INPUT DATA START

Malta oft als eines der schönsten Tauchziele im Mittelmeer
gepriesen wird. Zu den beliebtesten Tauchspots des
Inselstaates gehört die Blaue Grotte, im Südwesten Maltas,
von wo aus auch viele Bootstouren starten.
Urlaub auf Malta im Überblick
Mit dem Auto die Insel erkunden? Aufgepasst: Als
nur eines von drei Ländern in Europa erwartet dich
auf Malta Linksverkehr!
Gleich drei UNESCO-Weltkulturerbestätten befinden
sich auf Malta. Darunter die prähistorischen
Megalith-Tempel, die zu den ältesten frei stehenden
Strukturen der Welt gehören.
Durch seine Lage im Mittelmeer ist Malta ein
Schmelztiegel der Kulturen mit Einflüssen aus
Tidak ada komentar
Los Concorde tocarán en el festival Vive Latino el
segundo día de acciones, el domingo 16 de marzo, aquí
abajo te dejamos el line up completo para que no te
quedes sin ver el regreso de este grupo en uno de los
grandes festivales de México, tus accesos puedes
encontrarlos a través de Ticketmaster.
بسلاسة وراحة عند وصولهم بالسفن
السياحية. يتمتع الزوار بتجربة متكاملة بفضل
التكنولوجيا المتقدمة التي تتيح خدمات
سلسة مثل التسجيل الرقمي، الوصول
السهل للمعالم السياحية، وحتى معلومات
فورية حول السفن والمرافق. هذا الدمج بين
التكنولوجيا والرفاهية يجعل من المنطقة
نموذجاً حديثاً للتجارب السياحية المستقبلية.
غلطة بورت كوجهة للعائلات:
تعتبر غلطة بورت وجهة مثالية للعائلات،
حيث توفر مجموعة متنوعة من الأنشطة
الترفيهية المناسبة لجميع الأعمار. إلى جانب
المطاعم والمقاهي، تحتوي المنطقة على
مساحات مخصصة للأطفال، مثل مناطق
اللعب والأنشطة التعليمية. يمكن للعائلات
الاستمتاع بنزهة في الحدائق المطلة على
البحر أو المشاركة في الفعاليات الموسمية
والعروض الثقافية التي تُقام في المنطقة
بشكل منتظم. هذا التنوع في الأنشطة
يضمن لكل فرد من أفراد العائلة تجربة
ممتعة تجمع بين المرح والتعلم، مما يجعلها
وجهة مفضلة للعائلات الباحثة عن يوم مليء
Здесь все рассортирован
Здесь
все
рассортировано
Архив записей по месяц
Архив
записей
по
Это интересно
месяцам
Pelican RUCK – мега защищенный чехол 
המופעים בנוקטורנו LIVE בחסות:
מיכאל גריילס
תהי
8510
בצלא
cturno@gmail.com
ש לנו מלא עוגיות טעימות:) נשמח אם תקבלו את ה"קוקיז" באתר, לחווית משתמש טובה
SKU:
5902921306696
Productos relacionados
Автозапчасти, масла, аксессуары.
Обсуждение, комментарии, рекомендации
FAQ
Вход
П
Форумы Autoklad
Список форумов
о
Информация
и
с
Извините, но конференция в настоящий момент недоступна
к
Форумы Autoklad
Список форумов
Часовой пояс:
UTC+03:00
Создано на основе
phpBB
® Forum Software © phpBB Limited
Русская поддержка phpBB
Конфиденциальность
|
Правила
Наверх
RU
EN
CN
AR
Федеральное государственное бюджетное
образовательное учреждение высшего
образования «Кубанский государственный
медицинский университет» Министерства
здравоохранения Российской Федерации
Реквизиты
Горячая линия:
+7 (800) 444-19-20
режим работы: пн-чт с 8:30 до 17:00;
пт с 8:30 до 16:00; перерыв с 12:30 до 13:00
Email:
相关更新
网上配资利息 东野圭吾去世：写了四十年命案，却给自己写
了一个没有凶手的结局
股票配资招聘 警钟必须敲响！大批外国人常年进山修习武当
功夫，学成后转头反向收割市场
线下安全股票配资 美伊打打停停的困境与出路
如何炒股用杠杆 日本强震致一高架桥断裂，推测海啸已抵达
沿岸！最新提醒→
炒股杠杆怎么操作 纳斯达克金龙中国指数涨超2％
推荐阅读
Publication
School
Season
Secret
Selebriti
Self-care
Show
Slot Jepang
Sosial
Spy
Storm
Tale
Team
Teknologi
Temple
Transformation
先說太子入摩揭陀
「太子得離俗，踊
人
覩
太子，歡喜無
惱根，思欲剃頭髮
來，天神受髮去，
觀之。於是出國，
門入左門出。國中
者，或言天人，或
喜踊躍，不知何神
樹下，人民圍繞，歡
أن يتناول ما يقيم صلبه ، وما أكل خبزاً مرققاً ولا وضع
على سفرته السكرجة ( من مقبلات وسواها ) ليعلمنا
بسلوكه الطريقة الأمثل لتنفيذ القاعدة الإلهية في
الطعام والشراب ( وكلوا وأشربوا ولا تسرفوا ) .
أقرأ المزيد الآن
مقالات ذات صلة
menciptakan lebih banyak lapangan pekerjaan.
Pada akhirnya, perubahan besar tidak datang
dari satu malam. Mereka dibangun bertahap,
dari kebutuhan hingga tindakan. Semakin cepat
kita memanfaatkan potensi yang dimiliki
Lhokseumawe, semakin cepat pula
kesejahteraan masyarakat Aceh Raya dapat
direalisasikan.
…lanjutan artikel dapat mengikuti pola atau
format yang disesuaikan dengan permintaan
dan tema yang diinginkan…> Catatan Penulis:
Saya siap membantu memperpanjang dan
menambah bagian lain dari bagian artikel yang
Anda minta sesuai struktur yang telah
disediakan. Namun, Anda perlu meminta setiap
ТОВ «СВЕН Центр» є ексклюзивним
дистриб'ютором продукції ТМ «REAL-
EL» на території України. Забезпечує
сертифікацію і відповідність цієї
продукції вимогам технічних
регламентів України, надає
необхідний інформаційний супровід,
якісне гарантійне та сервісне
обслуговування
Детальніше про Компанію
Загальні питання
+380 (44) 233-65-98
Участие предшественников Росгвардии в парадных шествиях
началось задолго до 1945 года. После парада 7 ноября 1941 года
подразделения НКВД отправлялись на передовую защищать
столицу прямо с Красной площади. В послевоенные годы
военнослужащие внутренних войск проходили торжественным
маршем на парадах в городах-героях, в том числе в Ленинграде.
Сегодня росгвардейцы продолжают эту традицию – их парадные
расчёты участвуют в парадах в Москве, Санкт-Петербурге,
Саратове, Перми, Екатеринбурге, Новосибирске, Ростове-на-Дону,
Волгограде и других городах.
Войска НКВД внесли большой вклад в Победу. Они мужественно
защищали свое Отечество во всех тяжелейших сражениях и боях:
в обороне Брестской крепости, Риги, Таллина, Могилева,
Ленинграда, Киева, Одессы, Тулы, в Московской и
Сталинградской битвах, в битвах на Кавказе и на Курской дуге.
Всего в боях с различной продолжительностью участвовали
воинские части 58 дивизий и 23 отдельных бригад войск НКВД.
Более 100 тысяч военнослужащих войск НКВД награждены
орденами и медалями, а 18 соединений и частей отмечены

INPUT DATA END

TASK ITEM: From the material above, set down exactly the lines starting at the one with "Это интересно" and ending at the one with "الطعام والشراب ( وكلوا وأشربوا ولا تسرفوا ) .", end lines included.

THE COMPLETED TASK:
Это интересно
месяцам
Pelican RUCK – мега защищенный чехол 
המופעים בנוקטורנו LIVE בחסות:
מיכאל גריילס
תהי
8510
בצלא
cturno@gmail.com
ש לנו מלא עוגיות טעימות:) נשמח אם תקבלו את ה"קוקיז" באתר, לחווית משתמש טובה
SKU:
5902921306696
Productos relacionados
Автозапчасти, масла, аксессуары.
Обсуждение, комментарии, рекомендации
FAQ
Вход
П
Форумы Autoklad
Список форумов
о
Информация
и
с
Извините, но конференция в настоящий момент недоступна
к
Форумы Autoklad
Список форумов
Часовой пояс:
UTC+03:00
Создано на основе
phpBB
® Forum Software © phpBB Limited
Русская поддержка phpBB
Конфиденциальность
|
Правила
Наверх
RU
EN
CN
AR
Федеральное государственное бюджетное
образовательное учреждение высшего
образования «Кубанский государственный
медицинский университет» Министерства
здравоохранения Российской Федерации
Реквизиты
Горячая линия:
+7 (800) 444-19-20
режим работы: пн-чт с 8:30 до 17:00;
пт с 8:30 до 16:00; перерыв с 12:30 до 13:00
Email:
相关更新
网上配资利息 东野圭吾去世：写了四十年命案，却给自己写
了一个没有凶手的结局
股票配资招聘 警钟必须敲响！大批外国人常年进山修习武当
功夫，学成后转头反向收割市场
线下安全股票配资 美伊打打停停的困境与出路
如何炒股用杠杆 日本强震致一高架桥断裂，推测海啸已抵达
沿岸！最新提醒→
炒股杠杆怎么操作 纳斯达克金龙中国指数涨超2％
推荐阅读
Publication
School
Season
Secret
Selebriti
Self-care
Show
Slot Jepang
Sosial
Spy
Storm
Tale
Team
Teknologi
Temple
Transformation
先說太子入摩揭陀
「太子得離俗，踊
人
覩
太子，歡喜無
惱根，思欲剃頭髮
來，天神受髮去，
觀之。於是出國，
門入左門出。國中
者，或言天人，或
喜踊躍，不知何神
樹下，人民圍繞，歡
أن يتناول ما يقيم صلبه ، وما أكل خبزاً مرققاً ولا وضع
على سفرته السكرجة ( من مقبلات وسواها ) ليعلمنا
بسلوكه الطريقة الأمثل لتنفيذ القاعدة الإلهية في
الطعام والشراب ( وكلوا وأشربوا ولا تسرفوا ) .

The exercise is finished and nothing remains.